**WORK REQUEST**
Quote, word for word, every line starting at the line that contains "ANAの関西旅行・ツアー おすすめプラン" and ending with the last line of the records; include both of these lines and no others.

**STUDY MATERIAL**
Content starts
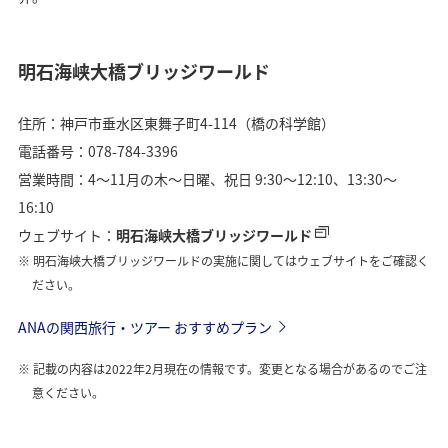
明石海峡大橋ブリッジワールド
住所：神戸市垂水区東舞子町4-114（橋の科学館）
電話番号：078-784-3396
営業時間：4～11月の木～日曜、祝日 9:30～12:10、13:30～
16:10
ウェブサイト：
明石海峡大橋ブリッジワールド
明石海峡大橋ブリッジワールドの実施に関してはウェブサイトをご確認く
ださい。
ANAの関西旅行・ツアー おすすめプラン
記載の内容は2022年2月現在の情報です。変更となる場合があるのでご注
意ください。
Content ends
**ANSWER SECTION**
ANAの関西旅行・ツアー おすすめプラン
記載の内容は2022年2月現在の情報です。変更となる場合があるのでご注
意ください。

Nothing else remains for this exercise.